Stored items
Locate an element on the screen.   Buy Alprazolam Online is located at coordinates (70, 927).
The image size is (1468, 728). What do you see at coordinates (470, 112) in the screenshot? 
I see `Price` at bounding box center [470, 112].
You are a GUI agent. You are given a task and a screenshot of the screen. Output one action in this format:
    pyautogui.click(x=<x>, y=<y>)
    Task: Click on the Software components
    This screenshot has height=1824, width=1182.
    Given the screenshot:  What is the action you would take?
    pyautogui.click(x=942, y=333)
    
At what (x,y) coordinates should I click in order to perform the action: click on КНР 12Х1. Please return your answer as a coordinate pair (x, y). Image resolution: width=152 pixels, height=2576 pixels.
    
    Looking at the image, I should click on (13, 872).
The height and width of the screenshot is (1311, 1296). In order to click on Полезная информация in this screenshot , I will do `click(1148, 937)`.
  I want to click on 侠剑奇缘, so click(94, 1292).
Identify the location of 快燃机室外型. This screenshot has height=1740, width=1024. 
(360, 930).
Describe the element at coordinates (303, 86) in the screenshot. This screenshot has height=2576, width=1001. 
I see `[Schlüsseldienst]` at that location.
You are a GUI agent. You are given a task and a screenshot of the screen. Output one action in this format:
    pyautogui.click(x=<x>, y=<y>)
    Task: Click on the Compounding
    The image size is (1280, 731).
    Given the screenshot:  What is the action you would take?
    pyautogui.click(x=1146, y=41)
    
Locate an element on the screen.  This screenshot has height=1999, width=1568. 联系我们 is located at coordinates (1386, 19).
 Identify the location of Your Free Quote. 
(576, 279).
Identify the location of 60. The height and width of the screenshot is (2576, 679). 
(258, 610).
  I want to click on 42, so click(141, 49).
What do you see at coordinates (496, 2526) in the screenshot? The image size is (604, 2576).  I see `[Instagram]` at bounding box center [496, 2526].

Your task — Going through the entries, return every line holding the word "Locate".

Result for this task —
Locate an element on the screen.   Buy Alprazolam Online is located at coordinates (70, 927).
Locate an element on the screen.  This screenshot has height=1999, width=1568. 联系我们 is located at coordinates (1386, 19).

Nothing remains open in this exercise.